"O autor, em seu interrogatório, confessou o crime e se encontra preso à disposição da Justiça, aguardando audiência de custódia", disse o delegado Eduardo Fabbro, em vídeo divulgado à imprensa. O delegado informou que a prisão ocorreu no âmbito da Operação Fenrir, que busca reprimir crimes praticados na internet, e está sendo coordenada pela Delegacia Especial de Repressão aos Crimes Cibernéticos - DRCC do DF, da qual Fabbro é titular.
"O homem foi preso em Santa Maria, em flagrante, pelo crime de vilipêndio a cadáver, que pode resultar em uma pena de um a três anos de prisão, mais multa", afirmou Fabbro.
Segundo ele, o acusado ainda divulgou, por meio do Twitter, fotos e vídeos do corpo de duas outras celebridades, Cristiano Araújo e Gabriel Diniz. Eles também morreram em acidentes.
Diz a nota da Polícia Civil do DF: "As imagens foram obtidas de forma ilegal e distribuídas de forma indiscriminada na internet. Nesta etapa da operação, foi cumprido, por determinação judicial, um mandado de busca e apreensão, resultando na prisão em flagrante de um homem, de 22 anos, que utilizou o Twitter para difundir as imagens dos artistas. No Brasil, a pena para quem pratica o crime de vilipêndio de cadáver pode ser de detenção de 1 (um) a 3 (três) anos e pagamento de multa, prevista no art. 212 do Código Penal".
Questionada no início da noite se o acusado é o único envolvido no caso e se a investigação já ocorria antes do vazamento de fotos do corpo de Marília Mendonça, ocorrido na última quinta-feira, dia 13, a Polícia Civil do Distrito Federal ainda não retornou ao Estadão.

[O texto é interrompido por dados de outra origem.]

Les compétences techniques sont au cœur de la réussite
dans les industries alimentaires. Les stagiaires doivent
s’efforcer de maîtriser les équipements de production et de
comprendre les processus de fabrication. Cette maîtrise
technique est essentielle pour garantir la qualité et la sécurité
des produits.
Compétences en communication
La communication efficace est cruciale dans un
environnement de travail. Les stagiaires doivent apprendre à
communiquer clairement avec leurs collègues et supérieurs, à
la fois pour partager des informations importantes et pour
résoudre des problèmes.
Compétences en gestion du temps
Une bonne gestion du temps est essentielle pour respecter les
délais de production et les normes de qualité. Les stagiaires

A instituição também foi questionada se a operação tem alguma relação com a investigação que existe em Minas Gerais, mas ainda não houve resposta.

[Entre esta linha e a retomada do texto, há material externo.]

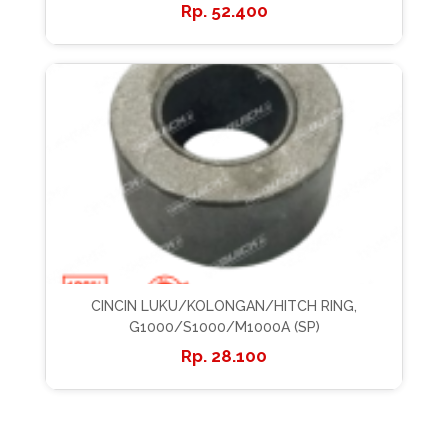
52.400
CINCIN LUKU/KOLONGAN/HITCH RING,
G1000/S1000/M1000A (SP)
28.100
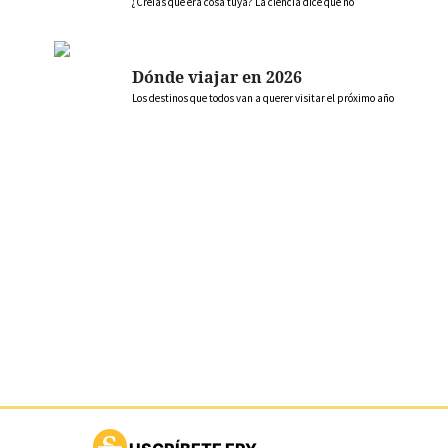
¿Creías que era cosa tuya? La ciencia dice que no
Dónde viajar en 2026
Los destinos que todos van a querer visitar el próximo año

Em nota, a Polícia Civil de Minas Gerais (PC-MG) informou que tomou conhecimento da operação deflagrada hoje pela Polícia Civil do Distrito Federal, "que resultou na identificação de administradores de perfis em redes sociais que divulgaram fotos e vídeos de corpos de artistas, entre eles o da cantora Marília Mendonça".
"A PC-MG esclarece também já identificou perfis que compartilharam as fotos e segue investigando, por meio da Corregedoria-Geral de Polícia Civil, a responsabilidade pelo vazamento das fotos do laudo de necropsia da cantora. A PC-MG já está em contato com a PCDF para apurar possível vinculação entre os fatos."

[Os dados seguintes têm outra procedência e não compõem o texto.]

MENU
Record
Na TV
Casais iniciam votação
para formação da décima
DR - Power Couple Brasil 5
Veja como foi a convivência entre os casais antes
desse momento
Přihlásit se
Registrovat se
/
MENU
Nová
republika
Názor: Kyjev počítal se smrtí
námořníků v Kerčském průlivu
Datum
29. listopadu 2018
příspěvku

Após o vazamento, a família da cantora criou um canal para receber denúncias sobre pessoas que compartilharam fotos da autópsia do corpo da artista. A mãe de Marília, Ruth Moreira, e o irmão da cantora, João Gustavo, pediram que as pessoas enviem prints e informações sobre pessoas que compartilharam o material pelo email [email protected].
João Gustavo fez um apelo emocionado na internet, na semana passada: "Estou revivendo tudo que passei, estou mal e completamente arrasado, peço que colaborem denunciando esses monstros que não têm nenhuma empatia pelo próximo! A justiça será feita da forma correta".